In the corners of a lonely room, where the only contact with the world was a bad colour-television and an uncharged mobile phone, the author would look around and think of nothing more to do than count the squares in the ceiling. And this not for too long, for the size of each of the nine was often large enough to pass over, and sometimes too small to count to the end. Time ticked, trickled like water leaking from a rusty pipe. On the wall was nothing but two drawings of him, each of which bore different semblances of his different moods, but nonetheless a product of one and the same picture. He savoured erratic temperament of the artist's muse which had failed to for once be consistent when the artist worked. Or how else would he explain the very obvious discrepancies even in the age of the subject of the two pencil drawings but to believe that it could actually have been another god - maybe that of wine - who brought the mischief lag in-between two drawings. The reasons given for making the second drawing at all was that he had atone for the rough handling of the first. Afterall, the poet had paid only for one, wishing all night that a self-portrait in pencil will achieve a quality desired and worthy of some future use. But what the artist could not explain, but was now obvious more than words could express to this commissioner, this poet, was why one of the drawings, made from one and the same photograph depicted him younger than the other. It was him alright, but the first one - the one roughly done, perhaps in vino tinto, showed someone stern, focused, and quite like a pensive poet he would not mind to portray.

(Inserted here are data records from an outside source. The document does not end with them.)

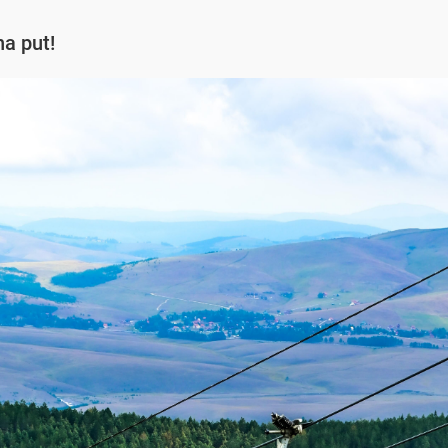
a put!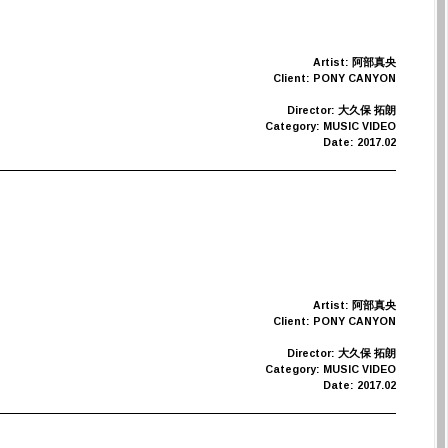
Artist: 阿部真央
Client: PONY CANYON
Director: 大久保 拓朗
Category: MUSIC VIDEO
Date: 2017.02
Artist: 阿部真央
Client: PONY CANYON
Director: 大久保 拓朗
Category: MUSIC VIDEO
Date: 2017.02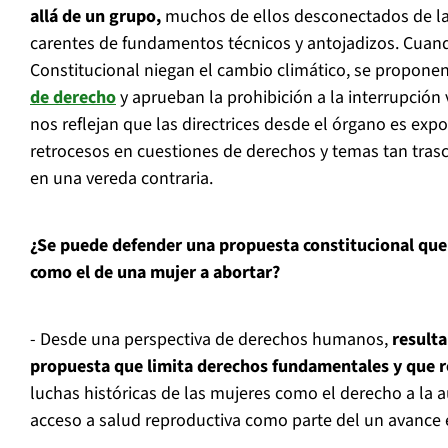
allá de un grupo,
muchos de ellos desconectados de la
carentes de fundamentos técnicos y antojadizos. Cuan
Constitucional niegan el cambio climático, se propone
de derecho
y aprueban la prohibición a la interrupción
nos reflejan que las directrices desde el órgano es exp
retrocesos en cuestiones de derechos y temas tan tra
en una vereda contraria.
¿Se puede defender una propuesta constitucional que
como el de una mujer a abortar?
- Desde una perspectiva de derechos humanos,
resulta
propuesta que limita derechos fundamentales y que r
luchas históricas de las mujeres como el derecho a la 
acceso a salud reproductiva como parte del un avance e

The second had a smaller head, same posture, same shirt - actually from the same photo he took on the lawn under the tree where the Kenyan photographer taught him swahili a little over a year earlier. But this version somehow had a younger, naive and quite innocent look. He surely had looked like that at some point in his life, but surely not here, and he had not commissioned a drawing to underrate his admired pose in that solo photo. The visitors to the room who, out of curiosity, had peeled off the top cardboard to glimpse the other one behind it never for once agreed on which one represented him the most. And only a few agreed that it was not just vanity that made him prefer the older, more serious look to the other. They agreed, however that whoever did the drawing was good. And indeed he was.

Mosquitoes ruled the night. In addition to the cold, he reviled them. And in his angry swatting at the air in the dead of the night, his shirt as a tool, he still thought of the human error to kill a wrong fly. Maim an innocent fly while scouting just for those mosquitos that would not even keep quiet to hide their presence but would taunt him awake from a much deserved rest.

"They would blame themselves alone for looking like a mosquito." He thought.